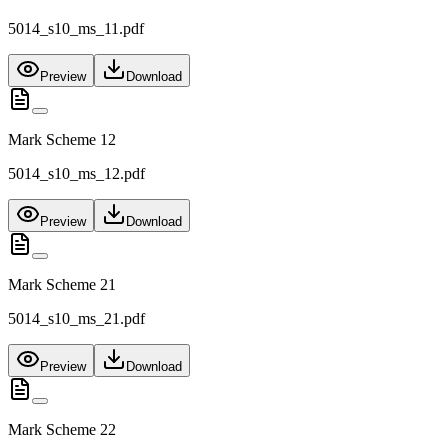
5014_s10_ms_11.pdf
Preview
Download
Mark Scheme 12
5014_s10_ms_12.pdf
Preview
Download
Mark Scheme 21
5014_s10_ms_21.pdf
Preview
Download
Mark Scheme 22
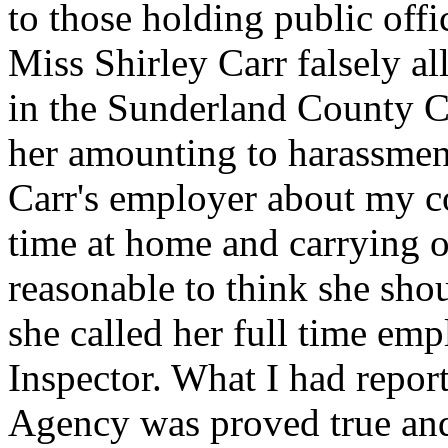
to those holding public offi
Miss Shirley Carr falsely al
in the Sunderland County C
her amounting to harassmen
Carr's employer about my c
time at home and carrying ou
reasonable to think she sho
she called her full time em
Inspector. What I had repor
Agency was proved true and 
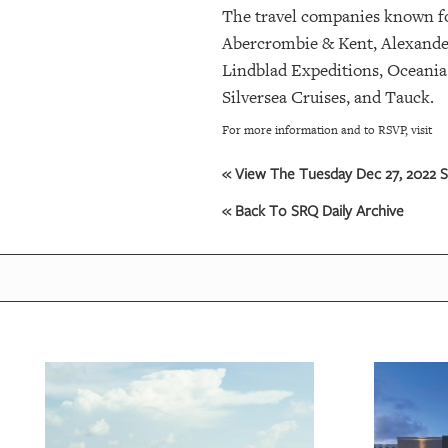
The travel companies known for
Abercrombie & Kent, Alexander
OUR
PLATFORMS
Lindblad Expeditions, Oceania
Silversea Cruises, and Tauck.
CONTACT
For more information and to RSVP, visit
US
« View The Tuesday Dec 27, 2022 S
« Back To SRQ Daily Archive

----------

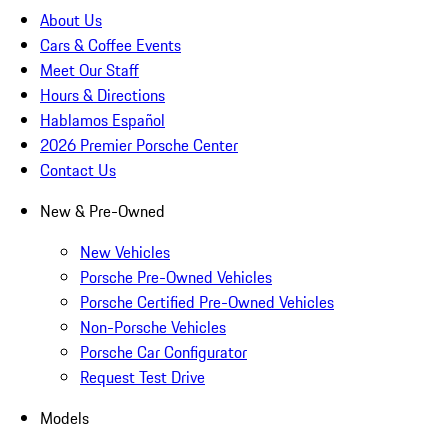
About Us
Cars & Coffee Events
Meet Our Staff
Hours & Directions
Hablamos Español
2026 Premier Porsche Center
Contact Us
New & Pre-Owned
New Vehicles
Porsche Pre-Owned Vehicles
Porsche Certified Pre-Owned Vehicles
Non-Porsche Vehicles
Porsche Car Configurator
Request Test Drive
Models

----------

EXERCISE AIM » In the listing above, locate the line containing "Abercrombie & Kent, Alexander" and the line containing "SRQ Daily Archive". Extract those two lines and every line between them, exactly as written, and only those.

OUTPUT BELOW »
Abercrombie & Kent, Alexander
OUR
PLATFORMS
Lindblad Expeditions, Oceania
Silversea Cruises, and Tauck.
CONTACT
For more information and to RSVP, visit
US
« View The Tuesday Dec 27, 2022 S
« Back To SRQ Daily Archive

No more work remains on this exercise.